At present Zimbabwe runs a tightly controlled education system through which the state monopolises the curriculum, denies Mthwakazi society the right to determine what their children should learn at school and how they should learn. The curriculum has been hijacked by the ZANU PF political agenda mooted and scripted in their infamous 1979 Grand Plan document. Harare has, through its constitutional legitimacy, imposed controversial and false content in the history syllabus.

History lessons bear testimony to ZANU PF’s ideological slant; the lessons are delivered through an elaborate filter of politically correct perspectives that not only ignore the existence of an independent Mthwakazi state but also seek to relegate the political and military contribution of Mthwakazians to the Black Nationalist movement during the colonial period to nothing short of mere guest appearances.

Through the education system ZANU PF steadily manufactures and maintains a Shona-orientated socio-cultural system across the unitary Zimbabwe state consequently promoting active ignorance disguised as education among Zimbabweans and Mthwakazi citizens.

The primary role of the Zimbabwean education is to enable Harare to intrude into Mthwakazi culture, shape and reshape the basic norms and values of Mthwakazi. The system filters all essential, significant and positive attributes of Mthwakazi in order to undermine the social and political institutions of Mthwakazi.

It is therefore not a coincidence that the entire educational and professional training system is in practice not accountable to Mthwakazi citizens but to Zimbabwean bureaucrats who oversee not only the recruitment of staff but also what is being taught and how it is taught. This network has to date – through teaching children what to think and not how to think – successfully created submissive and dependent Mthwakazians.

The education of Mthwakazians is too important a role to be left to the Zimbabwean state. I have thus figured out that if Mthwakazi is to avoid Zimbabwean schooling getting in the way of the education of her children, Zimbabwean schools, colleges and universities as currently constituted should not be entrusted with the responsibility of educating our children.
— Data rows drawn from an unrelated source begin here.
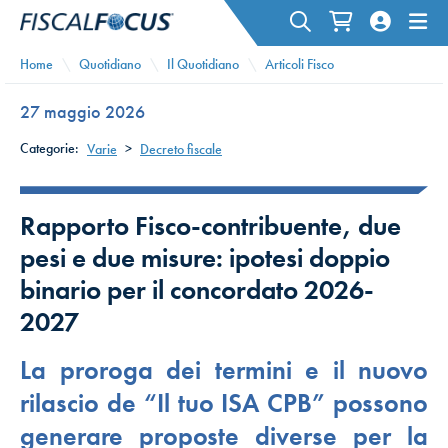
Home
Quotidiano
Il Quotidiano
Articoli Fisco
27 maggio 2026
Categorie:
Varie
>
Decreto fiscale
Rapporto Fisco-contribuente, due
pesi e due misure: ipotesi doppio
binario per il concordato 2026-
2027
La proroga dei termini e il nuovo
rilascio de “Il tuo ISA CPB” possono
generare proposte diverse per la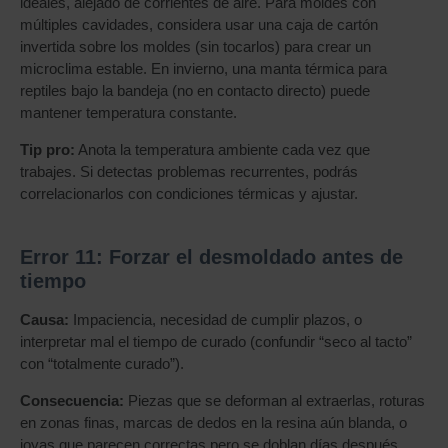
ideales, alejado de corrientes de aire. Para moldes con
múltiples cavidades, considera usar una caja de cartón
invertida sobre los moldes (sin tocarlos) para crear un
microclima estable. En invierno, una manta térmica para
reptiles bajo la bandeja (no en contacto directo) puede
mantener temperatura constante.
Tip pro:
Anota la temperatura ambiente cada vez que
trabajes. Si detectas problemas recurrentes, podrás
correlacionarlos con condiciones térmicas y ajustar.
Error 11: Forzar el desmoldado antes de
tiempo
Causa:
Impaciencia, necesidad de cumplir plazos, o
interpretar mal el tiempo de curado (confundir “seco al tacto”
con “totalmente curado”).
Consecuencia:
Piezas que se deforman al extraerlas, roturas
en zonas finas, marcas de dedos en la resina aún blanda, o
joyas que parecen correctas pero se doblan días después.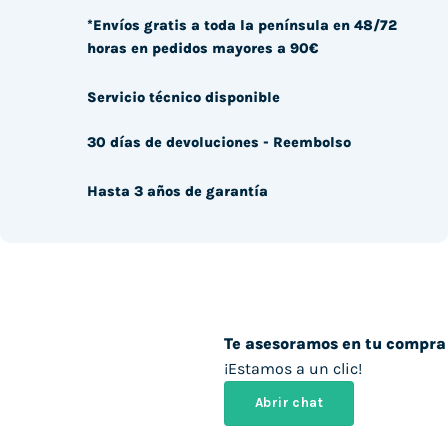
*Envíos gratis a toda la península en 48/72
horas en pedidos mayores a 90€
Servicio técnico disponible
30 días de devoluciones - Reembolso
Hasta 3 años de garantía
Te asesoramos en tu compra
¡Estamos a un clic!
Abrir chat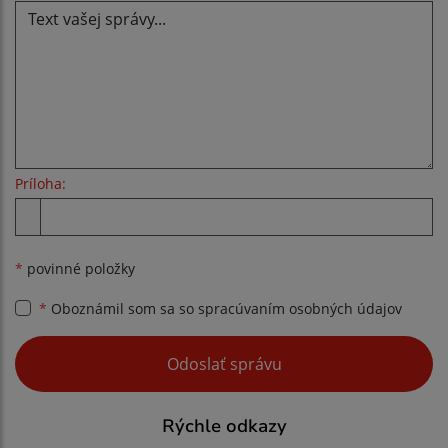
Príloha:
Príloha
*
povinné položky
*
Oboznámil som sa so
spracúvaním osobných údajov
Google reCaptcha Response
Odoslať správu
Rýchle odkazy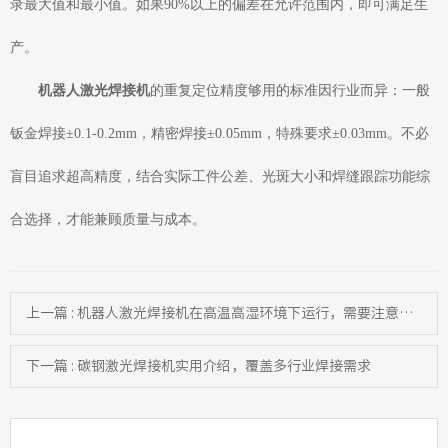
录最大值和最小值。如果90%以上的偏差在允许范围内，即可满足生
产。
机器人激光焊接机
的重复定位精度够用的标准因行业而异：一般
钣金焊接±0.1-0.2mm，精密焊接±0.05mm，特殊要求±0.03mm。不必
盲目追求超高精度，结合实际工件公差、光斑大小和焊缝跟踪功能综
合选择，才能兼顾质量与成本。
上一篇 : 机器人激光焊接机在高温高湿环境下运行，需要注意什么
下一篇 : 碳钢激光焊接机实用介绍，覆盖多行业焊接需求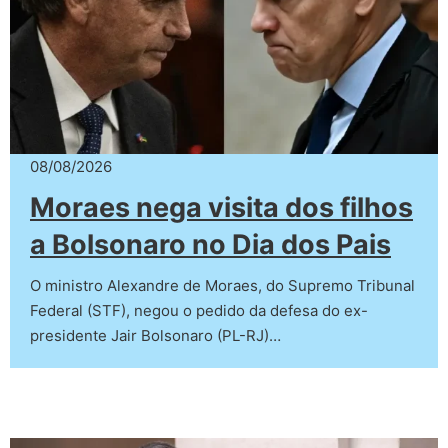
08/08/2026
Moraes nega visita dos filhos
a Bolsonaro no Dia dos Pais
O ministro Alexandre de Moraes, do Supremo Tribunal
Federal (STF), negou o pedido da defesa do ex-
presidente Jair Bolsonaro (PL-RJ)…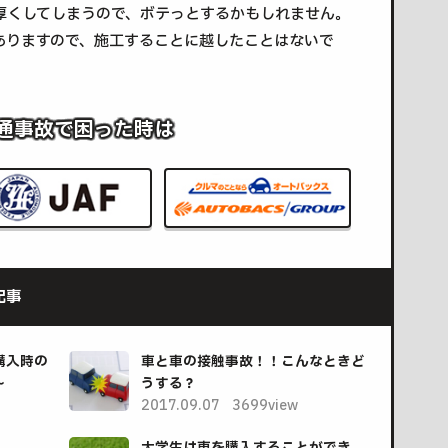
厚くしてしまうので、ボテっとするかもしれません。
ありますので、施工することに越したことはないで
通事故で困った時は
記事
購入時の
車と車の接触事故！！こんなときど
～
うする？
2017.09.07
3699view
大学生は車を購入することができ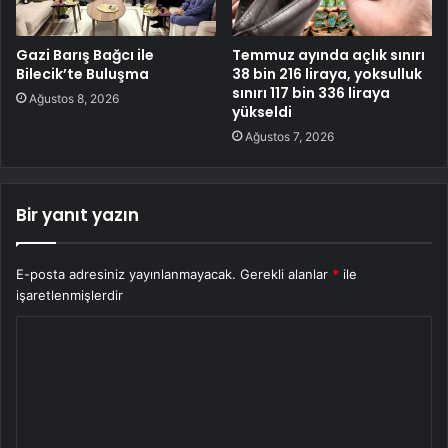
Gazi Barış Bağcı ile
Temmuz ayında açlık sınırı
Bilecik’te Buluşma
38 bin 216 liraya, yoksulluk
sınırı 117 bin 336 liraya
Ağustos 8, 2026
yükseldi
Ağustos 7, 2026
Bir yanıt yazın
E-posta adresiniz yayınlanmayacak.
Gerekli alanlar
*
ile
işaretlenmişlerdir
Y
o
r
u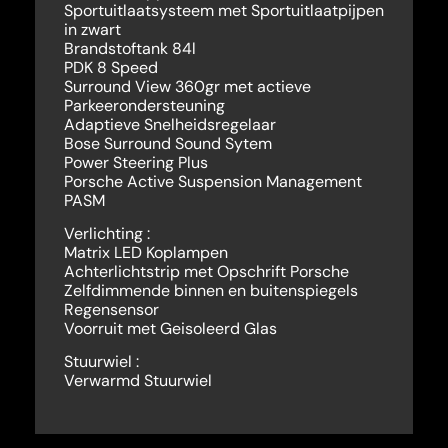
Sportuitlaatsysteem met Sportuitlaatpijpen
in zwart
Brandstoftank 84l
PDK 8 Speed
Surround View 360gr met actieve
Parkeerondersteuning
Adaptieve Snelheidsregelaar
Bose Surround Sound Sytem
Power Steering Plus
Porsche Active Suspension Management
PASM
Verlichting :
Matrix LED Koplampen
Achterlichtstrip met Opschrift Porsche
Zelfdimmende binnen en buitenspiegels
Regensensor
Voorruit met Geisoleerd Glas
Stuurwiel :
Verwarmd Stuurwiel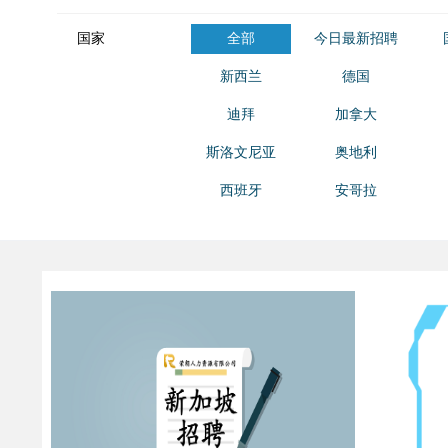
国家
全部
今日最新招聘
新西兰
德国
迪拜
加拿大
斯洛文尼亚
奥地利
西班牙
安哥拉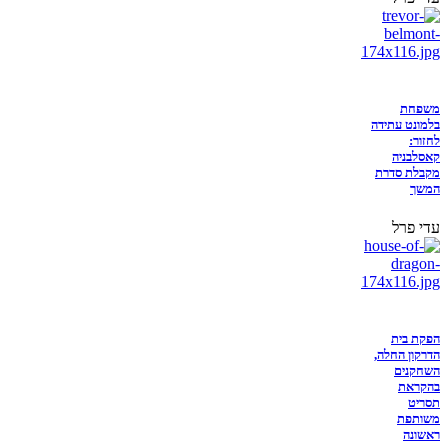
משפחת
בלמונט עתידה
לחזור:
קאסלבניה
מקבלת סדרת
המשך
עדי פרל
הפקת בית
הדרקון החלה,
השחקנים
בהקראת
תסריט
משותפת
ראשונה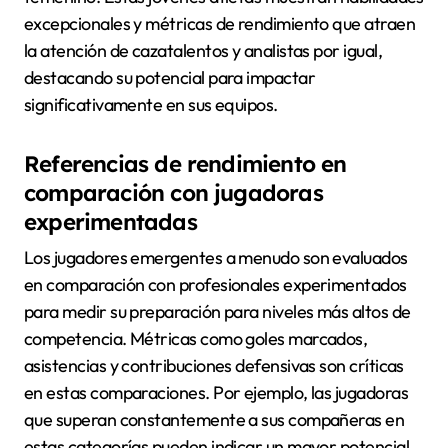
excepcionales y métricas de rendimiento que atraen
la atención de cazatalentos y analistas por igual,
destacando su potencial para impactar
significativamente en sus equipos.
Referencias de rendimiento en
comparación con jugadoras
experimentadas
Los jugadores emergentes a menudo son evaluados
en comparación con profesionales experimentados
para medir su preparación para niveles más altos de
competencia. Métricas como goles marcados,
asistencias y contribuciones defensivas son críticas
en estas comparaciones. Por ejemplo, las jugadoras
que superan constantemente a sus compañeras en
estas categorías pueden indicar un mayor potencial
Libraries must be the primary source of our children’s education and access to these institutions must be the preoccupation of all citizens irrespective of the cost. This must not be confused with a call for the withdrawal of our children from schools; indeed, Mthwakazians need to attend the Zimbabwean public institutions and acquire academic qualifications but above all they must use libraries to unlearn myths propagated by the Zimbabwean school system. In short, for Mthwakazian children to be functional to Mthwakazi and dysfunctional to the Zimbabwean colonial system they need libraries to liberate them from the ignorance imposed by the education system.

Silence and inaction have not been golden; they are instead becoming an act of betrayal in the fight for Mthwakazi independence. Zimbabwe is not interested in and will not oversee Mthwakazi advancement; it is up to Mthwakazians to act now. Mthwakazians need not await for politicians and/ or political organisations for solutions to important public problems; the education system must be accountable to parents not politicians or bureaucrats. If Mthwakazians cannot wrestle control of the public education system, they surely can organise themselves, create and fund local educational programmes and equip local libraries and most of all, keep the doors open to every child. The future of Mthwakazi lies in the nurturing of a generation of independent thinkers; individuals who will be dysfunctional to the Zimbabwean colonial system.